What to do:
What you give back must match the data exactly, minus the pictures.

Saved entries:
*-*-*

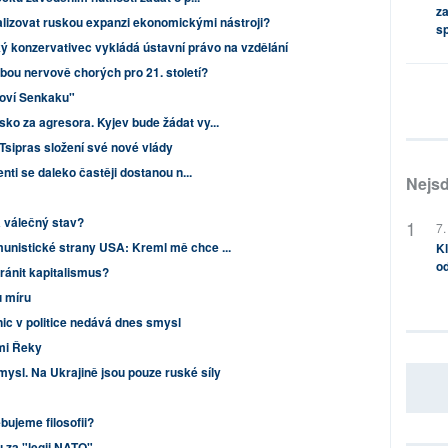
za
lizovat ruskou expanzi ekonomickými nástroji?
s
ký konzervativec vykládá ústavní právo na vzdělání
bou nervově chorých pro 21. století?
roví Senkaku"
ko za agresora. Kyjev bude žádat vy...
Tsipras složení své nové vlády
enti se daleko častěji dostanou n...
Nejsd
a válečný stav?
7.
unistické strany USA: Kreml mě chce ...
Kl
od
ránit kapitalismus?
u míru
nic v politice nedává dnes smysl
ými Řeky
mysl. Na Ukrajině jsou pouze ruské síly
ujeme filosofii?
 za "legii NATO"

*-*-*

Answer to this task:
za
lizovat ruskou expanzi ekonomickými nástroji?
s
ký konzervativec vykládá ústavní právo na vzdělání
bou nervově chorých pro 21. století?
roví Senkaku"
ko za agresora. Kyjev bude žádat vy...
Tsipras složení své nové vlády
enti se daleko častěji dostanou n...
Nejsd
a válečný stav?
7.
unistické strany USA: Kreml mě chce ...
Kl
od
ránit kapitalismus?
u míru
nic v politice nedává dnes smysl
ými Řeky
mysl. Na Ukrajině jsou pouze ruské síly
ujeme filosofii?
 za "legii NATO"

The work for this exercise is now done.